June 23, 2023 – If you’re taking Ozempic or Rybelsus for type 2 diabetes, Wegovy for weight loss, or other medications in the same drug class, it is not clear how long before planned surgery you should stop taking the drug to be safe.

The generic name for these medications is semaglutide. Semaglutide can control blood sugar for people with diabetes and can slow down how long food stays in the belly, helping people who want to lose weight feel full longer. 

Keeping blood sugar steady during surgery is important, and so is having elective or planned surgery on an empty stomach.

The biggest risks of a full stomach during surgery are actively vomiting and partially or fully blocking the tube that delivers anesthesia to the lungs. Stomach contents can also come up slowly on their own. Either way, “aspiration” as doctors call it, can be dangerous. 

These medications have surged in popularity for weight loss, leaving doctors wondering how long to tell patients to stop the drugs in advance. Ozempic and Wegovy are injections taken once a week, and Rybelsus is a tablet taken once a day, so the advice will likely be different for different forms of semaglutide. 

But there is not enough evidence yet to know what the safest timing should be, experts said. Until medical societies come up with official guidance, doctors are checking with each other on Twitter, including this post from John Shields, MD, an orthopedic surgeon at Atrium Health Wake Forest Baptist Davie Medical Center in Bermuda Run, NC:

Shield’s post yielded a lot of reactions and comments. In the first week, the post was retweeted 30 times and earned 250 “likes,” along with more than 70 replies and comments. Shields noted the general consensus was to hold off on semaglutide for 1 to 2 weeks before surgery, but there were a lot of different opinions.  

“A Hot Issue”

One medical society that has been working on guidance for the past 3 weeks is the American Society of Anesthesiologists (ASA). The ASA is the largest anesthesia provider group with 56,000 members. ASA President Michael Champeau, MD, is very aware of the issues surrounding these medications during anesthesia and surgery. 

“It’s a really hot issue now. We are getting emails from our members looking for guidance,” he said. 

The ASA plans to release guidance for doctors in the next week or two but is holding back on full “official guidelines” until more studies are done. 

Meanwhile, doctors are trying to figure out if they should tell people to stop taking these medicines — also known as glucagon-like peptide 1 receptor agonists or GLP-1s — 12 hours, 24 hours, or up to 2 weeks before planned surgery. 

Doctors’ Advice

Anesthesiologist Cliff Gevirtz, MD, has so far encountered only a few surgical patients taking GLP-1s for weight loss. “And thankfully no aspiration,” said Gevirtz, clinical director of office-based ambulatory anesthesia services at Somnia Anesthesia in Harrison, NY.

The key word is “planned” surgery. There are also emergency surgeries where doctors cannot ask a patient or do not have time to do an ultrasound scan to check how full or empty the stomach might be. 

They treat all these cases as though someone just ate a full meal. Anesthesiologists will do a “rapid sequence induction.” This involves giving the medicine that makes a patient go to sleep, giving another medicine that paralyzes them quickly, then inserting a breathing tube — all within about 30 seconds. 

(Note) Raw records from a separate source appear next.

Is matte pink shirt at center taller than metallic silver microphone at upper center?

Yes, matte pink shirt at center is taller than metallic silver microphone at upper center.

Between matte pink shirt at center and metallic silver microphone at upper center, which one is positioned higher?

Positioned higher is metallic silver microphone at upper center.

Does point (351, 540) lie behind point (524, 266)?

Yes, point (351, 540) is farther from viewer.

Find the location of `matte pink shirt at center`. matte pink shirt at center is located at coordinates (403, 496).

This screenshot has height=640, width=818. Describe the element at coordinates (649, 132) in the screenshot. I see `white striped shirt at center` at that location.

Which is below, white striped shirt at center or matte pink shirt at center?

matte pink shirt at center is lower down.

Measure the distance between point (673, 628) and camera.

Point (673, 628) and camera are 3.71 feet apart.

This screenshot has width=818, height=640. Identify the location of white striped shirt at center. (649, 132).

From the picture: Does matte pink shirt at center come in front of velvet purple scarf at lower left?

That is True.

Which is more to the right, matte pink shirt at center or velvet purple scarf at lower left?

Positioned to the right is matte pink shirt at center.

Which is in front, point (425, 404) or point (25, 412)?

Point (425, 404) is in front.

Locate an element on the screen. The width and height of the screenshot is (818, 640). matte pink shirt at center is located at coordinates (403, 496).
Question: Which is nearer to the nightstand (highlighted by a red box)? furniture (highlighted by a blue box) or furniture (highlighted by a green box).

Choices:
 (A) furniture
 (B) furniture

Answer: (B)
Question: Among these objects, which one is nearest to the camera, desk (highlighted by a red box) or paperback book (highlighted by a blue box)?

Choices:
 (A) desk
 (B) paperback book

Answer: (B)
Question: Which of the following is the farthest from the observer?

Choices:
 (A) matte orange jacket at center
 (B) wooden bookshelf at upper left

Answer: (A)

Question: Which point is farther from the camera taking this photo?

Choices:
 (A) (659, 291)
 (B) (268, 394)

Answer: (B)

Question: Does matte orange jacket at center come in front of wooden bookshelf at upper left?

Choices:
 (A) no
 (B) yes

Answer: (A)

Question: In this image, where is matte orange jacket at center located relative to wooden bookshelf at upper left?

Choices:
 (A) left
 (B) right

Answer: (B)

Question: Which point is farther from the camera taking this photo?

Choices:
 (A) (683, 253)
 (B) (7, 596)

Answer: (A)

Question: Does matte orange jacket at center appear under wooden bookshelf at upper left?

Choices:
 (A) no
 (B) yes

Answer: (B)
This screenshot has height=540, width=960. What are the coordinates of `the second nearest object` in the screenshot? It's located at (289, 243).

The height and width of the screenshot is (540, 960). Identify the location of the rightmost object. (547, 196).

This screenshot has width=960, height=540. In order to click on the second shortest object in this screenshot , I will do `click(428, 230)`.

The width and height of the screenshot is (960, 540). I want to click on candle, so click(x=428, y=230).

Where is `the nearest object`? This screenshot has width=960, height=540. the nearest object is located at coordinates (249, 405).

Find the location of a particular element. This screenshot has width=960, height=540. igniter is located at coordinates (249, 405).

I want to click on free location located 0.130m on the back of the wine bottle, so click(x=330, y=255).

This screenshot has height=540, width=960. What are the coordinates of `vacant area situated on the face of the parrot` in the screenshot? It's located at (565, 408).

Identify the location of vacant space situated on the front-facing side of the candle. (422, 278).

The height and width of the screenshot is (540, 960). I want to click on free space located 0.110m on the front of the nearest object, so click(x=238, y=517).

There is also a drug called metoclopramide that can help speed up the emptying of food or drinks from the stomach, but it has to be given 30 minutes in advance, so it does not help in emergency procedures. 

The approach at the MetroHealth System in Cleveland differs depending on whether a person is taking a GLP-1 for diabetes or weight loss, said Ronnie Fass, MD, a gastroenterologist and the division director of gastroenterology and hepatology and the medical director of their Digestive Health Center.

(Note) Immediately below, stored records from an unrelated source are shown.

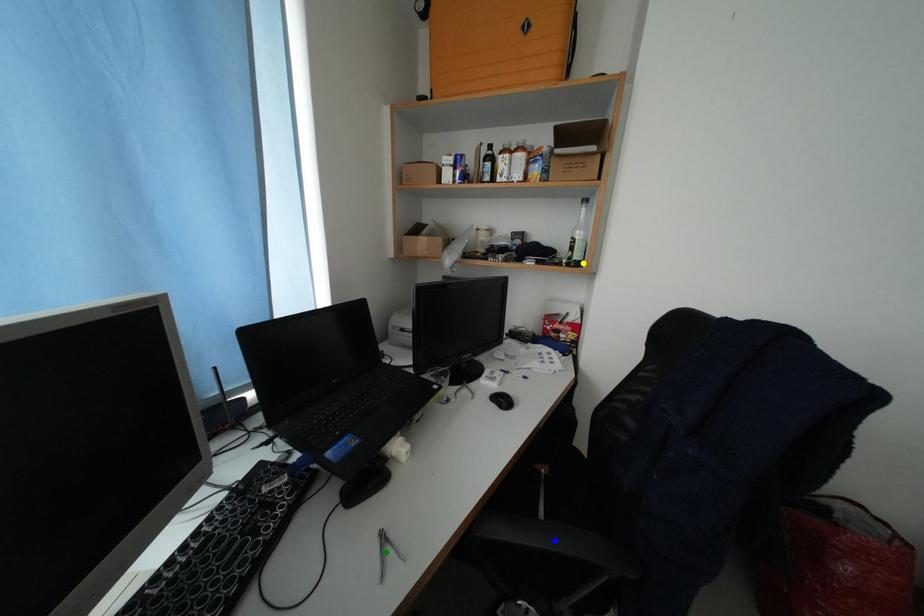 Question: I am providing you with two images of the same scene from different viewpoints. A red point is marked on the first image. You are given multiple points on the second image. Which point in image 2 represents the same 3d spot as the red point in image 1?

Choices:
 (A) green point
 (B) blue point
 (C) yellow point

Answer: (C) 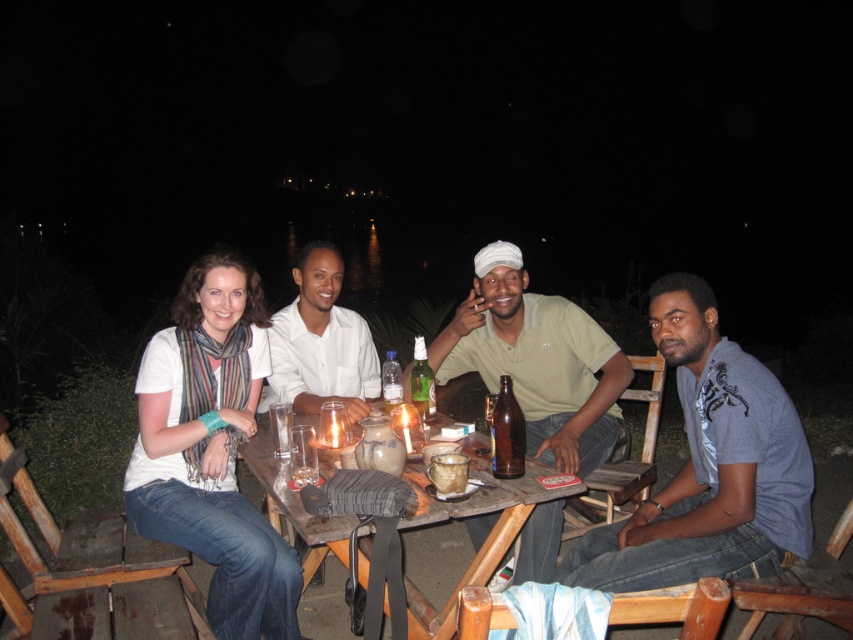 Is wooden table at center to the left of white matte shirt at center from the viewer's perspective?

Incorrect, wooden table at center is not on the left side of white matte shirt at center.

Between wooden table at center and white matte shirt at center, which one appears on the right side from the viewer's perspective?

From the viewer's perspective, wooden table at center appears more on the right side.

Between point (466, 516) and point (303, 349), which one is positioned behind?

The point (303, 349) is behind.

Where is `wooden table at center`? This screenshot has height=640, width=853. wooden table at center is located at coordinates (480, 541).

Is point (740, 448) in front of point (419, 634)?

Yes.

Which is behind, point (697, 433) or point (291, 499)?

The point (697, 433) is more distant.

What are the coordinates of `gray cotton t-shirt at lower right` in the screenshot? It's located at (709, 467).

Is gray cotton t-shirt at lower right thinner than brown glass bottle at center?

No, gray cotton t-shirt at lower right is not thinner than brown glass bottle at center.

At what (x,y) coordinates should I click in order to perform the action: click on gray cotton t-shirt at lower right. Please return your answer as a coordinate pair (x, y). This screenshot has width=853, height=640. Looking at the image, I should click on (709, 467). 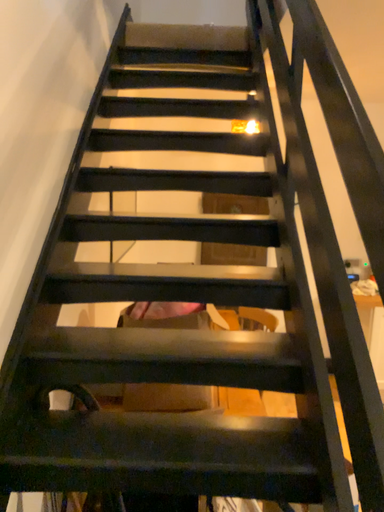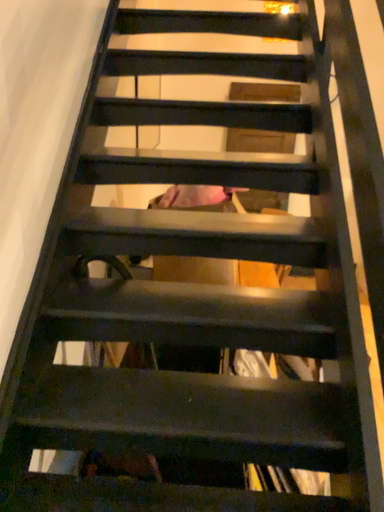 Question: Which way did the camera rotate in the video?

Choices:
 (A) rotated upward
 (B) rotated downward

Answer: (B)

Presently, clinicians at MetroHealth instruct patients to discontinue medications for diabetes on the day of surgery. 

For those who take semaglutide for type 2 diabetes, and because the medication is taken once a week, “there is growing discussion among surgeons that the medication should not be stopped prior to surgery. This is to ensure that patients’ diabetes is well controlled before and during surgery,” Fass said.

In patients taking semaglutide for weight loss only, “there is no clear answer at this point,” he added. 

“Personally,” Fass said, “if a patient is taking [semaglutide] for weight loss only, I would consider stopping the medication before surgery.”